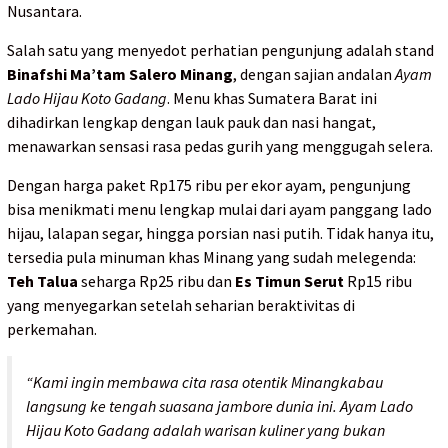
Nusantara.
Salah satu yang menyedot perhatian pengunjung adalah stand
Binafshi Ma’tam Salero Minang
, dengan sajian andalan
Ayam
Lado Hijau Koto Gadang
. Menu khas Sumatera Barat ini
dihadirkan lengkap dengan lauk pauk dan nasi hangat,
menawarkan sensasi rasa pedas gurih yang menggugah selera.
Dengan harga paket Rp175 ribu per ekor ayam, pengunjung
bisa menikmati menu lengkap mulai dari ayam panggang lado
hijau, lalapan segar, hingga porsian nasi putih. Tidak hanya itu,
tersedia pula minuman khas Minang yang sudah melegenda:
Teh Talua
seharga Rp25 ribu dan
Es Timun Serut
Rp15 ribu
yang menyegarkan setelah seharian beraktivitas di
perkemahan.
“Kami ingin membawa cita rasa otentik Minangkabau
langsung ke tengah suasana jambore dunia ini. Ayam Lado
Hijau Koto Gadang adalah warisan kuliner yang bukan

#### TASK REQUIREMENTS
Transcribe every record exactly and omit each image.

#### EXERCISE RESULT
Nusantara.
Salah satu yang menyedot perhatian pengunjung adalah stand
Binafshi Ma’tam Salero Minang
, dengan sajian andalan
Ayam
Lado Hijau Koto Gadang
. Menu khas Sumatera Barat ini
dihadirkan lengkap dengan lauk pauk dan nasi hangat,
menawarkan sensasi rasa pedas gurih yang menggugah selera.
Dengan harga paket Rp175 ribu per ekor ayam, pengunjung
bisa menikmati menu lengkap mulai dari ayam panggang lado
hijau, lalapan segar, hingga porsian nasi putih. Tidak hanya itu,
tersedia pula minuman khas Minang yang sudah melegenda:
Teh Talua
seharga Rp25 ribu dan
Es Timun Serut
Rp15 ribu
yang menyegarkan setelah seharian beraktivitas di
perkemahan.
“Kami ingin membawa cita rasa otentik Minangkabau
langsung ke tengah suasana jambore dunia ini. Ayam Lado
Hijau Koto Gadang adalah warisan kuliner yang bukan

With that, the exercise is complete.